Qatar sparks concern with control of Copenhagen Grand Mosque
COPENHAGEN –Media reports said that Danish political circles and Muslim immigrant communities in Denmark are worried about Qatar taking control of one of the most important Islamic institutions in the country.
Sources added that Qatar was able to lay its hands on the Grand Mosque in the Danish capital after it pumped nearly a quarter of a billion dollars in donations that helped it change the team managing the mosque by buying loyalties.
The board of directors of the Copenhagen Grand Mosque, which bears the official name of the Hamad Bin Khalifa Civilisation Centre, on Rovsingsgade Street, in the outer Norrebro borough of Copenhagen, has changed and Qatar has an absolute majority on the new board, thus completing its full control of the mosque.
The widely circulated Danish newspaper Berlingske reported that one of the five new board members is Shaheen al-Ghanem, a former director at the Ministry of Awqaf and Islamic Affairs in Qatar. Moreover, one Islamist source in Copenhagen revealed that three of the former board members had criticised the way the mosque affairs were managed, and were duly excluded from the board.

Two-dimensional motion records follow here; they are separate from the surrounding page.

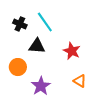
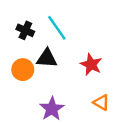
orange circle: (18, 67) -> (23, 70), moved

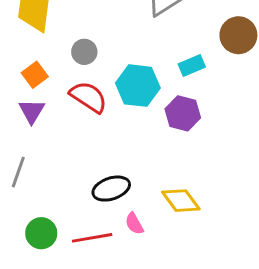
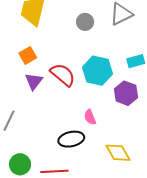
gray circle: (84, 52) -> (85, 22), moved
purple triangle: (32, 111) -> (34, 81), moved
pink semicircle: (134, 224) -> (90, 117), moved

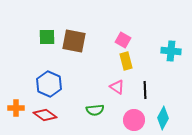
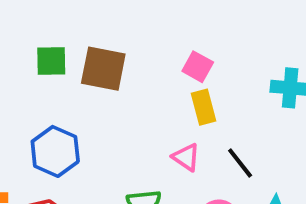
black line: (145, 90) -> (240, 163), turned -36

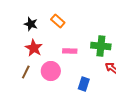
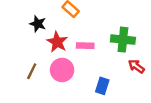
black star: (31, 24) -> (38, 24), moved
red star: (34, 48) -> (57, 42), moved

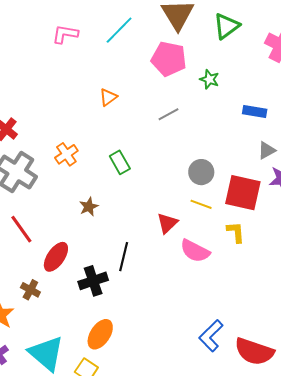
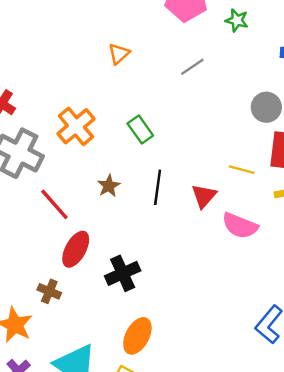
orange cross: (66, 154) -> (76, 126), size x1.4
gray circle: (201, 172) -> (266, 107), moved
red line: (21, 229) -> (54, 204), moved
black line: (124, 257) -> (158, 187), moved

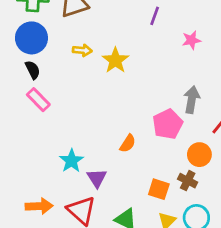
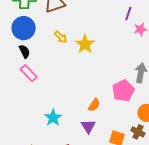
purple line: (155, 16) -> (128, 14), moved
yellow arrow: (82, 50) -> (61, 37), turned 40
purple triangle: (97, 178) -> (88, 126), moved

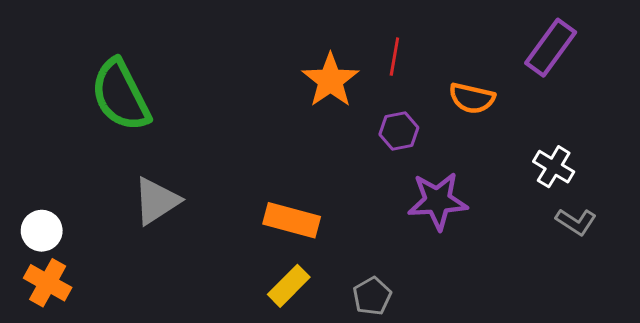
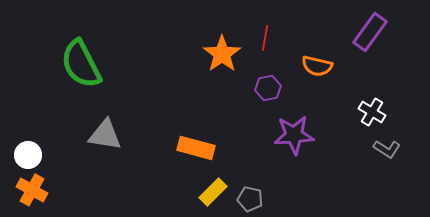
gray triangle: (156, 201) -> (105, 135), turned 42
yellow rectangle: (289, 286) -> (213, 192), moved
gray pentagon: (372, 296) -> (250, 199), turned -30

Islamic circles in Copenhagen said that Qatar, which had pumped a lot of money to control the Grand Mosque, was betting on the direct support of elements known to belong to associations affiliated with the Muslim Brotherhood.
These circles indicated that, in order to impose its influence on the Muslim community in Denmark, Qatar has taken advantage of the notorious Muslim Brotherhood leader Yusuf al-Qaradawi’s connections to the network of Brotherhood associations in Scandinavia. This network has become even stronger with the wave of new refugees that has recently arrived in Scandinavian countries, especially Sweden.
Doha-affiliated organisations, led by the Qatar Charity Society, donated no less than 227 million Danish kroner ($41.8 million) to a charitable fund that runs the mosque in Rovsingsgade.
The newspaper pointed out that at the time when the information regarding the major donations made by Qatar to the mosque in February was disclosed, two of the board members associated with Doha were residing in Qatar and not in Denmark, which means that the management of the mosque’s affairs was being carried out remotely and linked to the agendas of the Doha-sponsored political Islam. Doha was also the host of the headquarters of the World Federation of Muslim Scholars, which was established by Qaradawi, and is the supreme public international leadership of the Muslim Brotherhood.
“If you are a member of the board of directors of a mosque in Denmark but you live in Qatar, then the interests you are trying to protect will become clear, and they’re not, of course, the interests of Denmark,” said Pia Kaersgaard, spokeswoman for the Danish People’s Party. “I get goosebumps all over my body when I hear about Qatar’s donations to the Grand Mosque,” she added.
But Doha’s appetite for control of Islamic institutions in Denmark does not stop at the Grand Mosque. Shortly thereafter, it became clear that the Qatar Charity Society, linked to the Muslim Brotherhood, had donated funds to a free school in Aarhus, which prompted the Danish Ministry of Education and Aarhus mayor Jens Henrik Thulsendale to address an inquiry on the matter to Minister for Immigration and Integration Mattias Tesfaye.
Tesfaye said that the Danish government considers it very dangerous “when forces holding visions hostile to democracy, freedom and equality, and through financial donations, try to gain influence in Denmark.”
The minister stressed that “such an influence may contribute to undermining democracy, fundamental freedoms and human rights.” The Danish government announced that it would propose a bill specifying ways to receive donations.
Berlingske newspaper considered that the new and enhanced influence of Qatar in the Rovsingsgade mosque as the culmination of the struggle to gain control on the Danish Charity Fund.
Lenny Cole, a researcher in religious affairs, said that the chaos reigning in the mosque’s meeting room has nothing to do with religious issues, but is all about the Qataris trying to cash in on their investments. She was referring, of course, to the fact that decisions inside the mosque were being taken according to an agenda set by Doha and its representatives, and not according to the visions and choices of the Danish government.
Various currents characterised by extremism and radical views are doing battle at the Hamad Bin Khalifa Civilisation Centre. For example, a known extremist imam, Abu Bilal, whose notoriety is based on his call to wipe out the Jews, has been invited several times to give sermons at the mosque. When this information surfaced in February, mosque representatives said that Abu Bilal was not classified as an extremist.
Many of Qatar’s charities and financial institutions, such as the Qatar Charity Society, Al-Rayyan Bank and Qatar Bank are facing increasing investigations and inquiries about their ties to financing the Muslim Brotherhood and other militant movements abroad.